11 November, 2015
Butternut squash and sweet potato risotto
Butternut squash and sweet potato risotto, such a lovely dish!
The ultimate comfort food, risotto is simple and tasty, perfect for a cold Autumn evening. When l was a child l used to love risotto, but then, for some reasons l started to dislike it. So for many years l would not have it at all. Until quite recently, and now l crave risotto a lot. And l mean a lot. I just love how easy this can be prepared. You can use pretty much anything you like, any vegetables or meat, the result will be the same, a wonderful dish that you can enjoy anytime.

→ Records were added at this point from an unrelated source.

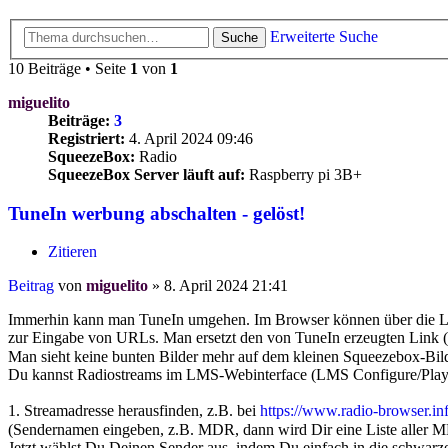
Erweiterte Suche
Suche
10 Beiträge • Seite
1
von
1
miguelito
Beiträge:
3
Registriert:
4. April 2024 09:46
SqueezeBox:
Radio
SqueezeBox Server läuft auf:
Raspberry pi 3B+
TuneIn werbung abschalten - gelöst!
Zitieren
Beitrag
von
miguelito
»
8. April 2024 21:41
Immerhin kann man TuneIn umgehen. Im Browser können über die Logit
zur Eingabe von URLs. Man ersetzt den von TuneIn erzeugten Link (
Man sieht keine bunten Bilder mehr auf dem kleinen Squeezebox-Bild
Du kannst Radiostreams im LMS-Webinterface (LMS Configure/Player s
1. Streamadresse herausfinden, z.B. bei
https://www.radio-browser.in
(Sendernamen eingeben, z.B. MDR, dann wird Dir eine Liste aller 
Jetzt wählst Du Deinen Sender aus, indem Du einfach in die schwarze 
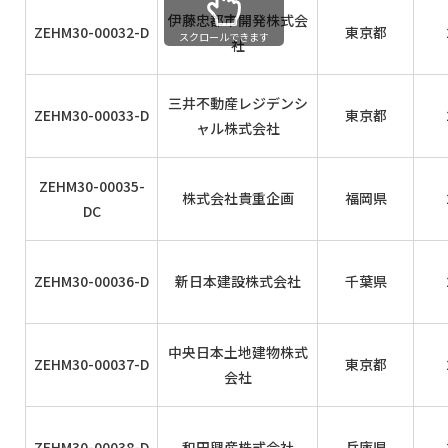
伊藤忠都市開発株式会
ZEHM30-00032-D
東京都
スクロールできます
社
三井不動産レジデンシ
ZEHM30-00033-D
東京都
ャル株式会社
ZEHM30-00035-
株式会社貴重企画
福岡県
DC
ZEHM30-00036-D
新日本建設株式会社
千葉県
中央日本土地建物株式
ZEHM30-00037-D
東京都
会社
ZEHM30-00038-D
和田興産株式会社
兵庫県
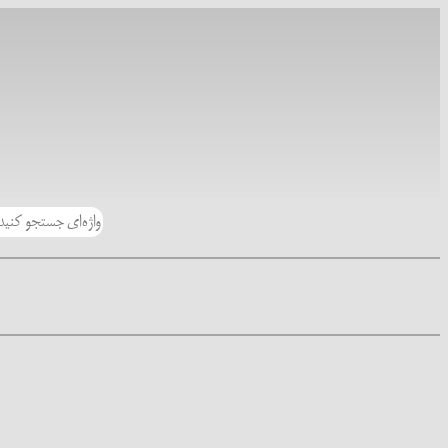
رفتن
به
محتوا
جستجو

I chose butternut squash and sweet potatoes because of their great taste. They are also packed with vitamins, which make them ideal, especially if you are keeping an eye on your diet. So let’s cook!
- 1 cup of risotto rice
- 1 cup of butternut squash, cut into cubes
- 1 cup of sweet potatoes, cut into cubes
- 1 small onion
- 2 spring onions
- 3 cups of chicken stock
- 1 knob of butter
- 2 tbsp olive oil
- parmesan cheese
- salt and pepper
- In a pan, add the butter and olive oil and fry the finely chopped onions until soft.
- Wash the rice with plenty of cold water until the water runs clear.

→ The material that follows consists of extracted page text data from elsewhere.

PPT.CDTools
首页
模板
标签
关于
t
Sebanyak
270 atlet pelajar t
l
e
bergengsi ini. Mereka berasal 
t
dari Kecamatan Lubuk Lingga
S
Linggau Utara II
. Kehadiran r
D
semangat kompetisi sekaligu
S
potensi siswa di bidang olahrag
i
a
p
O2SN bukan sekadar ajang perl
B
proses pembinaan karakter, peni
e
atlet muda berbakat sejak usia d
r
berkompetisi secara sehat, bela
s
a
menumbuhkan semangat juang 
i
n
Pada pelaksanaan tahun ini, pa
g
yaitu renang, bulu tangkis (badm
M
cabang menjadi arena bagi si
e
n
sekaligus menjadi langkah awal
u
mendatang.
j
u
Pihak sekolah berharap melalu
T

- Add the rice to the pan and stir gently for 1 minute.
- Stir in the butternut squash and sweet potatoes and cook for a further 2 minutes.

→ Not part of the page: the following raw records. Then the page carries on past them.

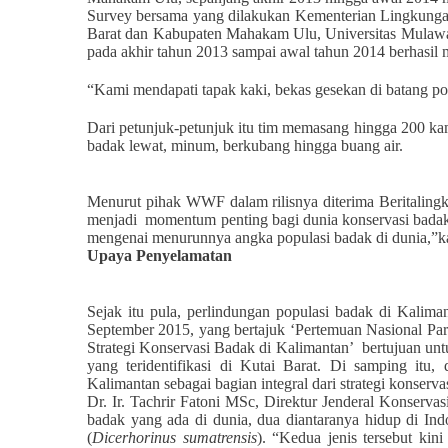
Survey bersama yang dilakukan
Kementerian Lingkunga
Barat dan Kabupaten Mahakam Ulu, Universitas Mulaw
pada akhir tahun 2013 sampai awal tahun 2014 berhasil
“Kami mendapati tapak kaki, bekas gesekan di batang p
Dari petunjuk-petunjuk itu tim memasang hingga 200 kamer
badak lewat, minum, berkubang hingga buang air.
Menurut pihak WWF dalam rilisnya diterima Beritaling
menjadi momentum penting bagi dunia konservasi badak
mengenai menurunnya angka populasi badak di dunia,”k
Upaya Penyelamatan
Sejak itu pula, perlindungan populasi badak di Kalim
September 2015, yang bertajuk ‘Pertemuan Nasional Pa
Strategi Konservasi Badak di Kalimantan’ bertujuan un
yang teridentifikasi di Kutai Barat. Di samping itu,
Kalimantan sebagai bagian integral dari strategi konserv
Dr. Ir. Tachrir Fatoni MSc, Direktur Jenderal Konser
badak yang ada di dunia, dua diantaranya hidup di Ind
(
Dicerhorinus sumatrensis
). “Kedua jenis tersebut kin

- Add the chicken stock and let it cook until the stock is absorbed. You can use vegetable stock instead, but the chicken stock will add more flavour.
- Season well with salt and pepper.
- Remove the pan from the heat and cover it with a lid for 10 minutes. This will help release all the flavours.
- Grate some parmesan cheese on top and garnish with finely chopped parsley.